START GIVEN RECORDS
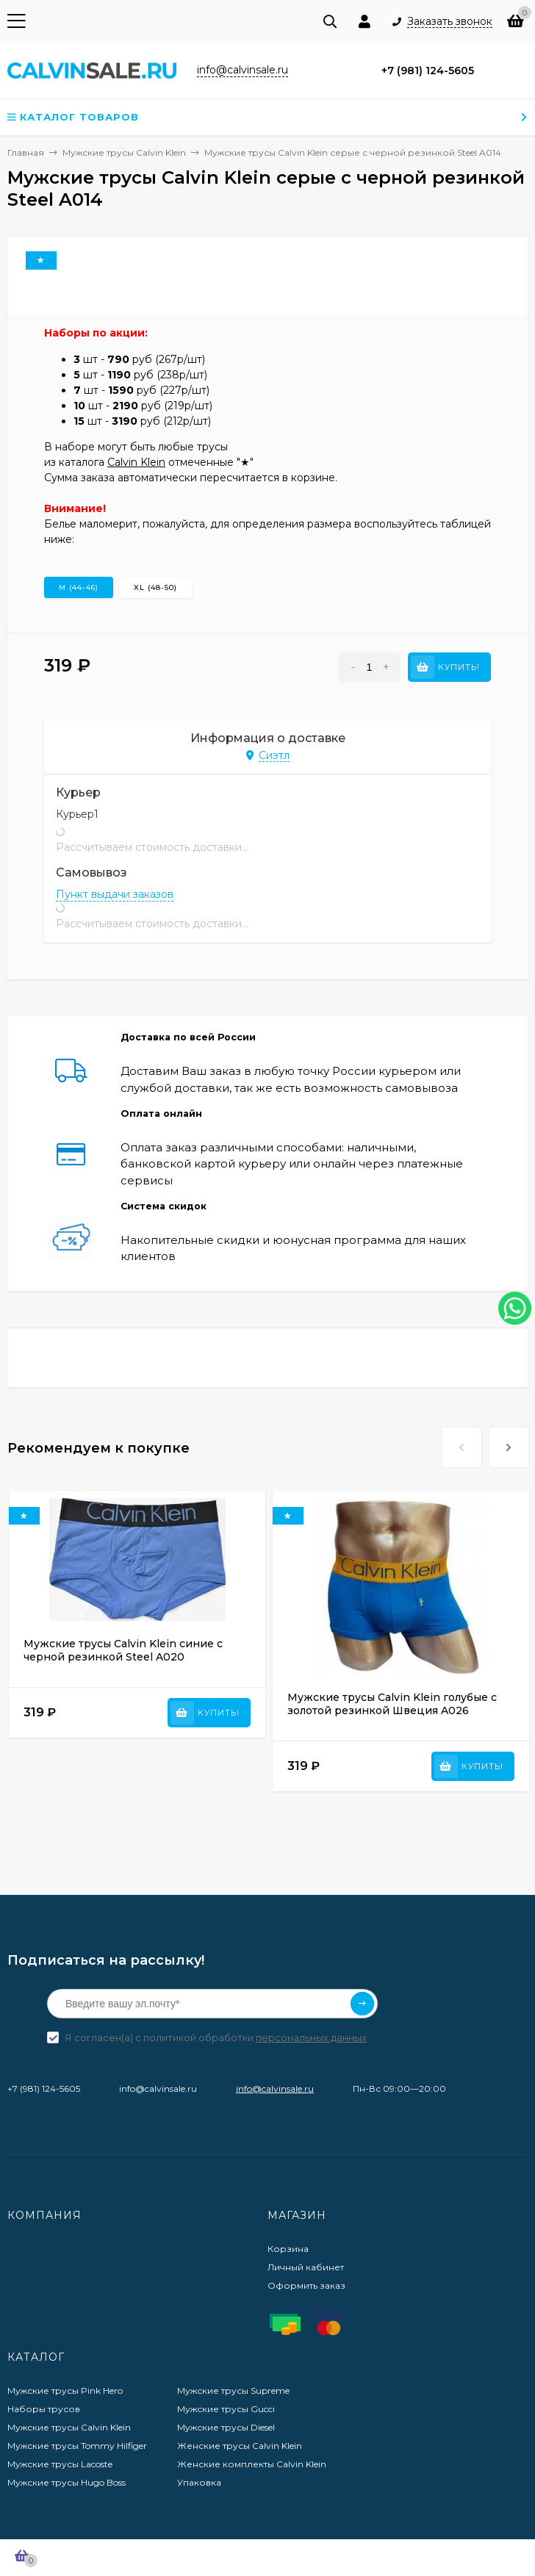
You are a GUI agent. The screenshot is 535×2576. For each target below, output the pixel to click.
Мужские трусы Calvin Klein (69, 2427)
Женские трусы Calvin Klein (239, 2445)
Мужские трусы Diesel (226, 2427)
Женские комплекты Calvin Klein (251, 2463)
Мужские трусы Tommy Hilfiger (77, 2445)
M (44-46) (78, 587)
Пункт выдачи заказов (114, 894)
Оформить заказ (306, 2285)
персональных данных (311, 2037)
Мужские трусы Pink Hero (65, 2390)
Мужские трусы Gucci (226, 2408)
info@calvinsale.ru (275, 2088)
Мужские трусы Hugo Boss (66, 2482)
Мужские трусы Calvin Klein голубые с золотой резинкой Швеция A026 (392, 1704)
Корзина (288, 2248)
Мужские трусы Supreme (233, 2390)
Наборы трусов (43, 2408)
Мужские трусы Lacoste (59, 2463)
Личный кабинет (306, 2267)
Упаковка (199, 2482)
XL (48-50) (155, 587)
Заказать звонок (449, 22)
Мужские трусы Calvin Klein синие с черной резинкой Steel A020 (123, 1650)
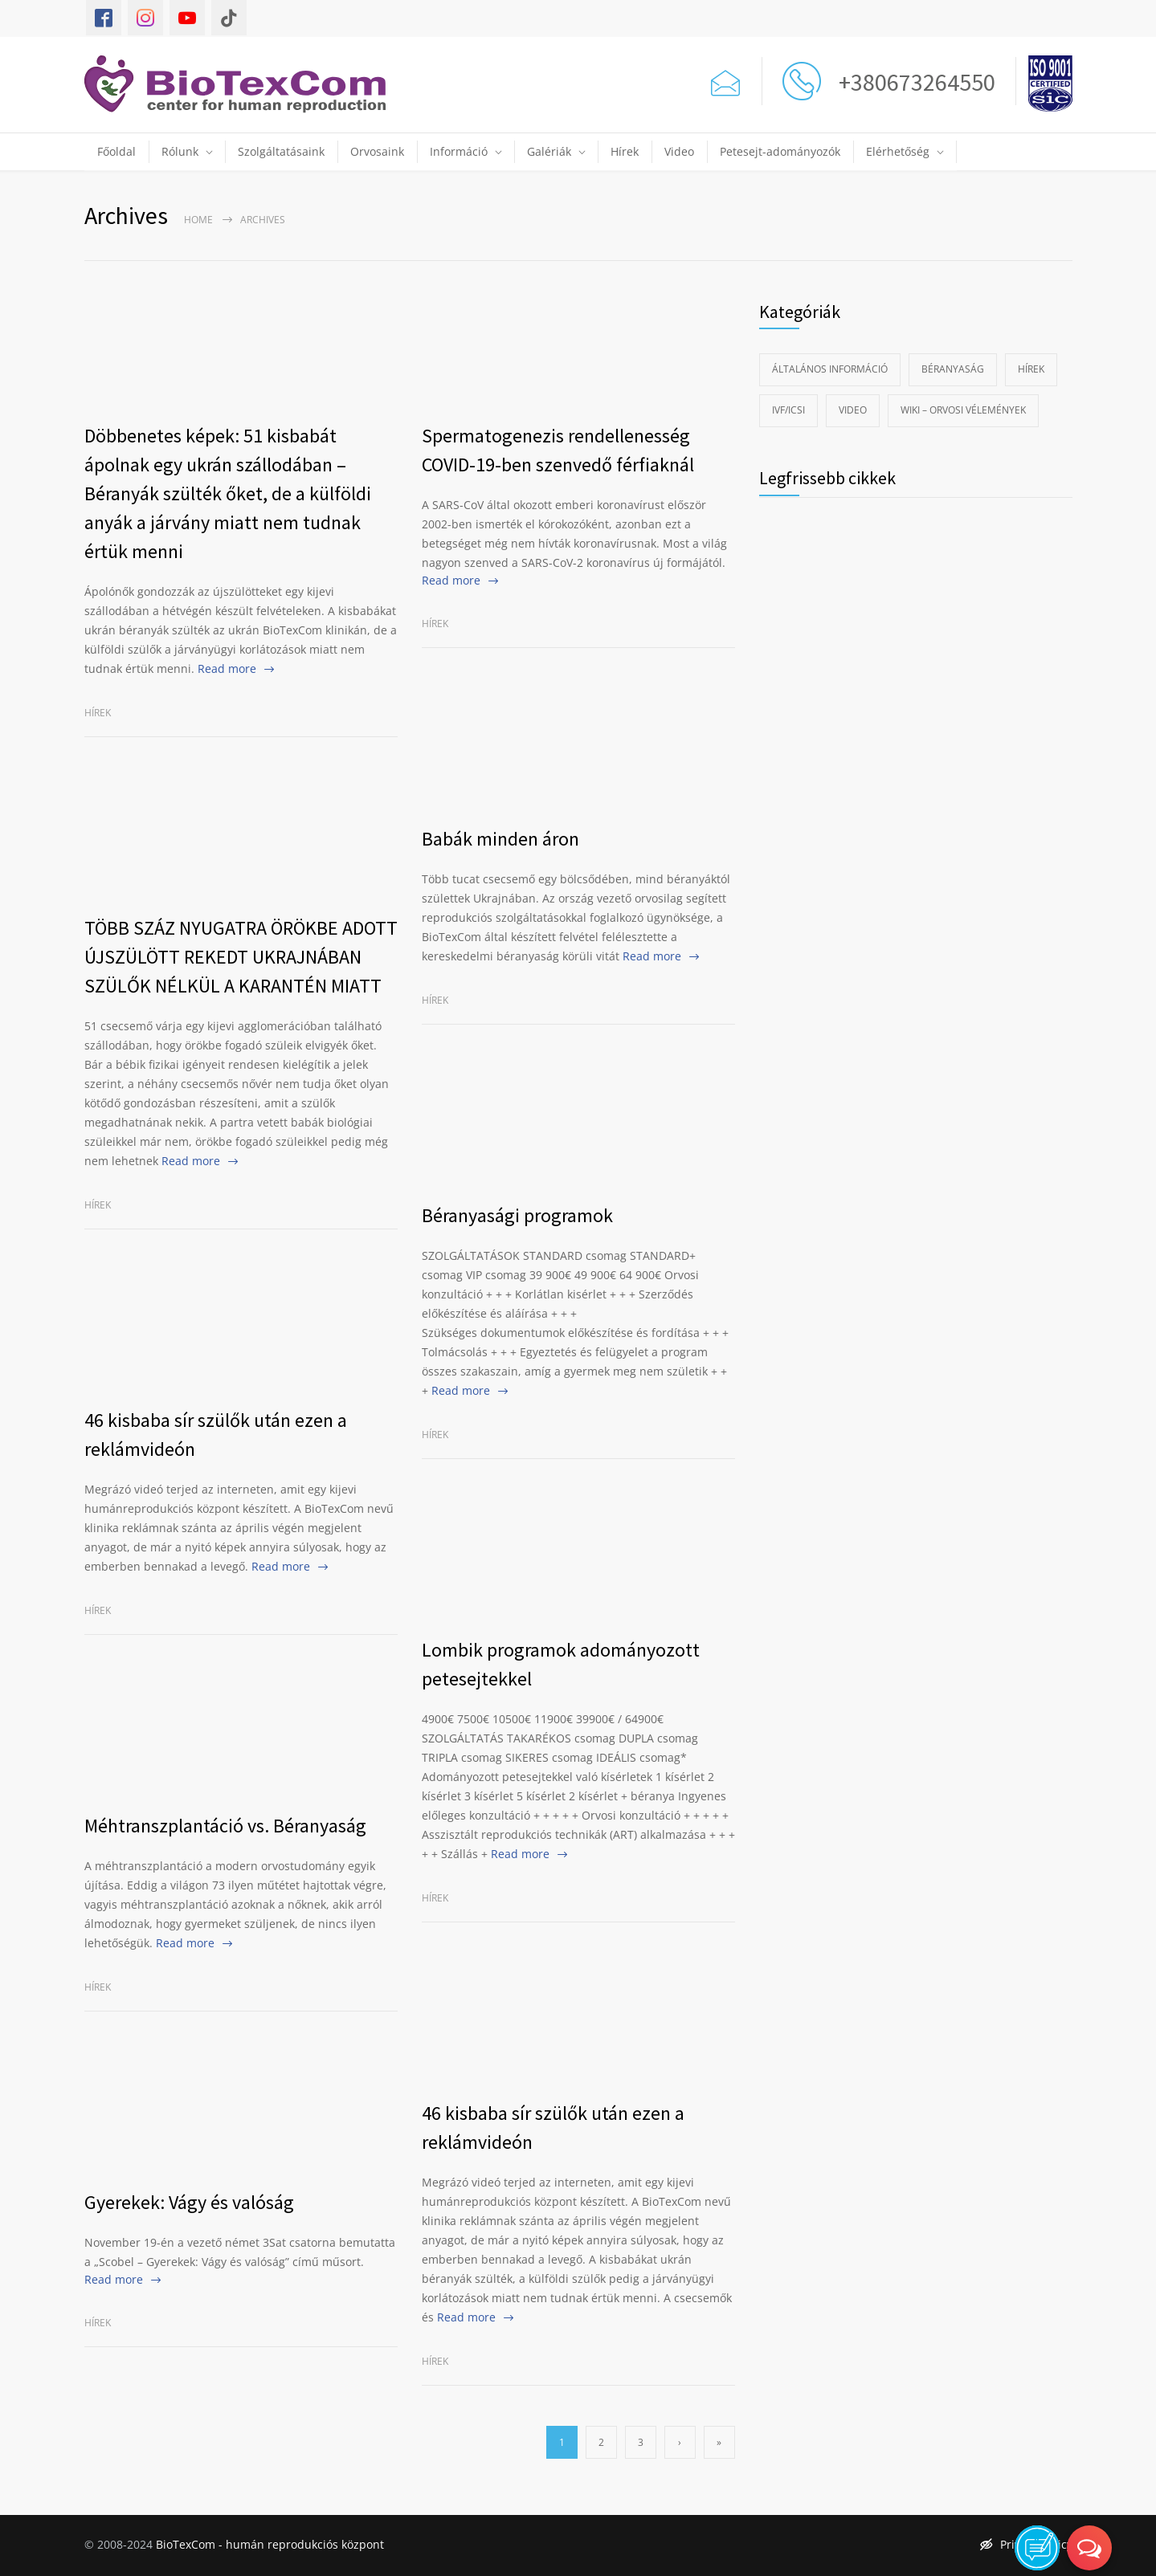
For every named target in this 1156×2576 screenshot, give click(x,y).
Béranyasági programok (517, 1215)
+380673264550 (912, 82)
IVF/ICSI (788, 410)
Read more (227, 668)
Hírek (625, 151)
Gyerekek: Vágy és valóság (189, 2202)
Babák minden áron (500, 838)
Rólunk (179, 151)
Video (679, 151)
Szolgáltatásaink (281, 151)
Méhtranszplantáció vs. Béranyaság (225, 1825)
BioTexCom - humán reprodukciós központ (270, 2544)
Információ (459, 151)
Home (198, 219)
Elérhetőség (897, 151)
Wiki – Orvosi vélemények (963, 410)
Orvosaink (377, 151)
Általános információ (830, 369)
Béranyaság (952, 369)
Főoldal (116, 151)
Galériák (549, 151)
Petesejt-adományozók (780, 151)
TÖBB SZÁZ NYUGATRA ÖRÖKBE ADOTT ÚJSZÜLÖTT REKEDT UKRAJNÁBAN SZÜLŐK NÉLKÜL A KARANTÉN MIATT (241, 956)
END GIVEN RECORDS
**ACTION ITEM:** Using the material above, return every line that holds the string "target".

**EXERCISE ANSWER:**
You are a GUI agent. The screenshot is 535×2576. For each target below, output the pixel to click.
For every named target in this 1156×2576 screenshot, give click(x,y).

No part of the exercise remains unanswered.